[[ Dataset records, beginning ]]
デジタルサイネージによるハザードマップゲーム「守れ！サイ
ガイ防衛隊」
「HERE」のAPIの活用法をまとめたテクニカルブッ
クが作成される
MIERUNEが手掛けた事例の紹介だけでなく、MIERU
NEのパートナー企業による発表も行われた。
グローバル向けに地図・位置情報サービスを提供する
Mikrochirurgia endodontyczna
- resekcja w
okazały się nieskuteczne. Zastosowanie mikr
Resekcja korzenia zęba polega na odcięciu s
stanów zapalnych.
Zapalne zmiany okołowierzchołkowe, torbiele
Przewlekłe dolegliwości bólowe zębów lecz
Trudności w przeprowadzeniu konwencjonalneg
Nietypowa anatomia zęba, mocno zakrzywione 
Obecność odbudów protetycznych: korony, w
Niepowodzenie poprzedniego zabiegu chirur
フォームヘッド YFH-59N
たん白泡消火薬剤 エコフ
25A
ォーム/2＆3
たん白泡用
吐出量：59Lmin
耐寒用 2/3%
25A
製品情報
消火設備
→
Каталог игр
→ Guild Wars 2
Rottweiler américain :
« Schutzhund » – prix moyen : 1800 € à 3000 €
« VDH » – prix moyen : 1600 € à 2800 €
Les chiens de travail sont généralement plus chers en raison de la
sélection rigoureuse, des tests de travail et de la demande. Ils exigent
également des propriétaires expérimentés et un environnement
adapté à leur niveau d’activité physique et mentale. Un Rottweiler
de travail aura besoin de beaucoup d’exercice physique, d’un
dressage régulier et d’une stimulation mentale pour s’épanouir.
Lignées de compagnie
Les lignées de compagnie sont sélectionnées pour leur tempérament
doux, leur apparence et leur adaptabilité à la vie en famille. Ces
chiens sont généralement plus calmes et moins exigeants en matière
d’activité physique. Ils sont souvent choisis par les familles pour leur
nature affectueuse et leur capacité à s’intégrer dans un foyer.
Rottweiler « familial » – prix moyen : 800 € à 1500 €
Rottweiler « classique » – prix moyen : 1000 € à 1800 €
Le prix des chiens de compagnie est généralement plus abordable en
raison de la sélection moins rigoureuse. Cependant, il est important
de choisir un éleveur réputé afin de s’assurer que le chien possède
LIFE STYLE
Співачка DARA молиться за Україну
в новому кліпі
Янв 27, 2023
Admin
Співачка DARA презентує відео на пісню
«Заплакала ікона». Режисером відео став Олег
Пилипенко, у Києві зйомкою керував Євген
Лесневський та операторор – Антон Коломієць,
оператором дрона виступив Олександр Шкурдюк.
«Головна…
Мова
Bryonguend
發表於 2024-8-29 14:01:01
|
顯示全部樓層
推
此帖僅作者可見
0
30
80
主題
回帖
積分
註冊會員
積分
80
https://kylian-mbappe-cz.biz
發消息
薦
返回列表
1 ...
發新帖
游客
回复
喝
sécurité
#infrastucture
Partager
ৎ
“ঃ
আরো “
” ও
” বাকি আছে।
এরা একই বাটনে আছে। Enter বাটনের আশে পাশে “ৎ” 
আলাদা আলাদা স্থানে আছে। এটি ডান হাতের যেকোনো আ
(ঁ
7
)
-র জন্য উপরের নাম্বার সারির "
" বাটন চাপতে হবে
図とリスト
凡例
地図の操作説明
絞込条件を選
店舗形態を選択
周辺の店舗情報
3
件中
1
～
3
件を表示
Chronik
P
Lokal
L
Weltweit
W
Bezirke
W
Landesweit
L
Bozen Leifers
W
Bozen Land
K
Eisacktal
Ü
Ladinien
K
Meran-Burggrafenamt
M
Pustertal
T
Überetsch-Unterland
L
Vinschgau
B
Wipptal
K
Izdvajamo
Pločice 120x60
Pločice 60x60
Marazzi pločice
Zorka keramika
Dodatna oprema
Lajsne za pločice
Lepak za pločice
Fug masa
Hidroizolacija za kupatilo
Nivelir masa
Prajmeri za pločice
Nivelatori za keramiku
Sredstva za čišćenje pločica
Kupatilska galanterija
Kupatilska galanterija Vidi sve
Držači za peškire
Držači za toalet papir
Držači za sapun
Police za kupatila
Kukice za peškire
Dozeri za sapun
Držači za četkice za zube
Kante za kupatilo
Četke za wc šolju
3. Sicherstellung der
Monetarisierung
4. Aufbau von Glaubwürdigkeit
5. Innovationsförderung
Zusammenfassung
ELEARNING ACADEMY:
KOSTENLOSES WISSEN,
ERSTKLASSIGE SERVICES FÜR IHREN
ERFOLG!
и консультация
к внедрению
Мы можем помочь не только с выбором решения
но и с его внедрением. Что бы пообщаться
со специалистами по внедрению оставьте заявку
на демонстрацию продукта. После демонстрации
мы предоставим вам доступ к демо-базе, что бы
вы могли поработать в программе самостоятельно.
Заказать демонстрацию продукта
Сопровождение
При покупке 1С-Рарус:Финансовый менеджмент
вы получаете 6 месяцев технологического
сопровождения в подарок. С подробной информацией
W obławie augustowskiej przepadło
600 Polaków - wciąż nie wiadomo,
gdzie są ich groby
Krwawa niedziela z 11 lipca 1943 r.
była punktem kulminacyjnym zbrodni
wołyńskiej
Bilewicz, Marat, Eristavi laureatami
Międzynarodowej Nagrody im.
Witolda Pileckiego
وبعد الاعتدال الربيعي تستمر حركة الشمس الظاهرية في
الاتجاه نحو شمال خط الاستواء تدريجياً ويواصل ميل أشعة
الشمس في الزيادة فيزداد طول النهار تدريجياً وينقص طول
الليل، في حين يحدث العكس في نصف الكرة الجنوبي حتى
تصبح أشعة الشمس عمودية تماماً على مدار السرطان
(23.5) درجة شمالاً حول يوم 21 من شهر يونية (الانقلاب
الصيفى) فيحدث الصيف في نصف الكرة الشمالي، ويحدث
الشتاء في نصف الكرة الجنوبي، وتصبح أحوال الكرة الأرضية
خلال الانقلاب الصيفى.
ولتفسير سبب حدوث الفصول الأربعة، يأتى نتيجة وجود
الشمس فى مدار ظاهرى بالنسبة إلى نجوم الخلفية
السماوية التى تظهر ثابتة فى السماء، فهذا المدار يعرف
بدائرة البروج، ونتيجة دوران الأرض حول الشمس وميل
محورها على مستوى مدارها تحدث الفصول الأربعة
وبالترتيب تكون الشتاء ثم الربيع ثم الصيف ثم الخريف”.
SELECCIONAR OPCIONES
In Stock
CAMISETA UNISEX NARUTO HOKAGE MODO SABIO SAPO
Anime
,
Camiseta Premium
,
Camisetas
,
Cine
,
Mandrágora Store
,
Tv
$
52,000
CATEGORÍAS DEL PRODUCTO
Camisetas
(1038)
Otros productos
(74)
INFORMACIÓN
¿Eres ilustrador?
[[ Dataset records, end ]]
* Work instruction
Copy out all the records exactly.

* Answer section
デジタルサイネージによるハザードマップゲーム「守れ！サイ
ガイ防衛隊」
「HERE」のAPIの活用法をまとめたテクニカルブッ
クが作成される
MIERUNEが手掛けた事例の紹介だけでなく、MIERU
NEのパートナー企業による発表も行われた。
グローバル向けに地図・位置情報サービスを提供する
Mikrochirurgia endodontyczna
- resekcja w
okazały się nieskuteczne. Zastosowanie mikr
Resekcja korzenia zęba polega na odcięciu s
stanów zapalnych.
Zapalne zmiany okołowierzchołkowe, torbiele
Przewlekłe dolegliwości bólowe zębów lecz
Trudności w przeprowadzeniu konwencjonalneg
Nietypowa anatomia zęba, mocno zakrzywione 
Obecność odbudów protetycznych: korony, w
Niepowodzenie poprzedniego zabiegu chirur
フォームヘッド YFH-59N
たん白泡消火薬剤 エコフ
25A
ォーム/2＆3
たん白泡用
吐出量：59Lmin
耐寒用 2/3%
25A
製品情報
消火設備
→
Каталог игр
→ Guild Wars 2
Rottweiler américain :
« Schutzhund » – prix moyen : 1800 € à 3000 €
« VDH » – prix moyen : 1600 € à 2800 €
Les chiens de travail sont généralement plus chers en raison de la
sélection rigoureuse, des tests de travail et de la demande. Ils exigent
également des propriétaires expérimentés et un environnement
adapté à leur niveau d’activité physique et mentale. Un Rottweiler
de travail aura besoin de beaucoup d’exercice physique, d’un
dressage régulier et d’une stimulation mentale pour s’épanouir.
Lignées de compagnie
Les lignées de compagnie sont sélectionnées pour leur tempérament
doux, leur apparence et leur adaptabilité à la vie en famille. Ces
chiens sont généralement plus calmes et moins exigeants en matière
d’activité physique. Ils sont souvent choisis par les familles pour leur
nature affectueuse et leur capacité à s’intégrer dans un foyer.
Rottweiler « familial » – prix moyen : 800 € à 1500 €
Rottweiler « classique » – prix moyen : 1000 € à 1800 €
Le prix des chiens de compagnie est généralement plus abordable en
raison de la sélection moins rigoureuse. Cependant, il est important
de choisir un éleveur réputé afin de s’assurer que le chien possède
LIFE STYLE
Співачка DARA молиться за Україну
в новому кліпі
Янв 27, 2023
Admin
Співачка DARA презентує відео на пісню
«Заплакала ікона». Режисером відео став Олег
Пилипенко, у Києві зйомкою керував Євген
Лесневський та операторор – Антон Коломієць,
оператором дрона виступив Олександр Шкурдюк.
«Головна…
Мова
Bryonguend
發表於 2024-8-29 14:01:01
|
顯示全部樓層
推
此帖僅作者可見
0
30
80
主題
回帖
積分
註冊會員
積分
80
https://kylian-mbappe-cz.biz
發消息
薦
返回列表
1 ...
發新帖
游客
回复
喝
sécurité
#infrastucture
Partager
ৎ
“ঃ
আরো “
” ও
” বাকি আছে।
এরা একই বাটনে আছে। Enter বাটনের আশে পাশে “ৎ” 
আলাদা আলাদা স্থানে আছে। এটি ডান হাতের যেকোনো আ
(ঁ
7
)
-র জন্য উপরের নাম্বার সারির "
" বাটন চাপতে হবে
図とリスト
凡例
地図の操作説明
絞込条件を選
店舗形態を選択
周辺の店舗情報
3
件中
1
～
3
件を表示
Chronik
P
Lokal
L
Weltweit
W
Bezirke
W
Landesweit
L
Bozen Leifers
W
Bozen Land
K
Eisacktal
Ü
Ladinien
K
Meran-Burggrafenamt
M
Pustertal
T
Überetsch-Unterland
L
Vinschgau
B
Wipptal
K
Izdvajamo
Pločice 120x60
Pločice 60x60
Marazzi pločice
Zorka keramika
Dodatna oprema
Lajsne za pločice
Lepak za pločice
Fug masa
Hidroizolacija za kupatilo
Nivelir masa
Prajmeri za pločice
Nivelatori za keramiku
Sredstva za čišćenje pločica
Kupatilska galanterija
Kupatilska galanterija Vidi sve
Držači za peškire
Držači za toalet papir
Držači za sapun
Police za kupatila
Kukice za peškire
Dozeri za sapun
Držači za četkice za zube
Kante za kupatilo
Četke za wc šolju
3. Sicherstellung der
Monetarisierung
4. Aufbau von Glaubwürdigkeit
5. Innovationsförderung
Zusammenfassung
ELEARNING ACADEMY:
KOSTENLOSES WISSEN,
ERSTKLASSIGE SERVICES FÜR IHREN
ERFOLG!
и консультация
к внедрению
Мы можем помочь не только с выбором решения
но и с его внедрением. Что бы пообщаться
со специалистами по внедрению оставьте заявку
на демонстрацию продукта. После демонстрации
мы предоставим вам доступ к демо-базе, что бы
вы могли поработать в программе самостоятельно.
Заказать демонстрацию продукта
Сопровождение
При покупке 1С-Рарус:Финансовый менеджмент
вы получаете 6 месяцев технологического
сопровождения в подарок. С подробной информацией
W obławie augustowskiej przepadło
600 Polaków - wciąż nie wiadomo,
gdzie są ich groby
Krwawa niedziela z 11 lipca 1943 r.
była punktem kulminacyjnym zbrodni
wołyńskiej
Bilewicz, Marat, Eristavi laureatami
Międzynarodowej Nagrody im.
Witolda Pileckiego
وبعد الاعتدال الربيعي تستمر حركة الشمس الظاهرية في
الاتجاه نحو شمال خط الاستواء تدريجياً ويواصل ميل أشعة
الشمس في الزيادة فيزداد طول النهار تدريجياً وينقص طول
الليل، في حين يحدث العكس في نصف الكرة الجنوبي حتى
تصبح أشعة الشمس عمودية تماماً على مدار السرطان
(23.5) درجة شمالاً حول يوم 21 من شهر يونية (الانقلاب
الصيفى) فيحدث الصيف في نصف الكرة الشمالي، ويحدث
الشتاء في نصف الكرة الجنوبي، وتصبح أحوال الكرة الأرضية
خلال الانقلاب الصيفى.
ولتفسير سبب حدوث الفصول الأربعة، يأتى نتيجة وجود
الشمس فى مدار ظاهرى بالنسبة إلى نجوم الخلفية
السماوية التى تظهر ثابتة فى السماء، فهذا المدار يعرف
بدائرة البروج، ونتيجة دوران الأرض حول الشمس وميل
محورها على مستوى مدارها تحدث الفصول الأربعة
وبالترتيب تكون الشتاء ثم الربيع ثم الصيف ثم الخريف”.
SELECCIONAR OPCIONES
In Stock
CAMISETA UNISEX NARUTO HOKAGE MODO SABIO SAPO
Anime
,
Camiseta Premium
,
Camisetas
,
Cine
,
Mandrágora Store
,
Tv
$
52,000
CATEGORÍAS DEL PRODUCTO
Camisetas
(1038)
Otros productos
(74)
INFORMACIÓN
¿Eres ilustrador?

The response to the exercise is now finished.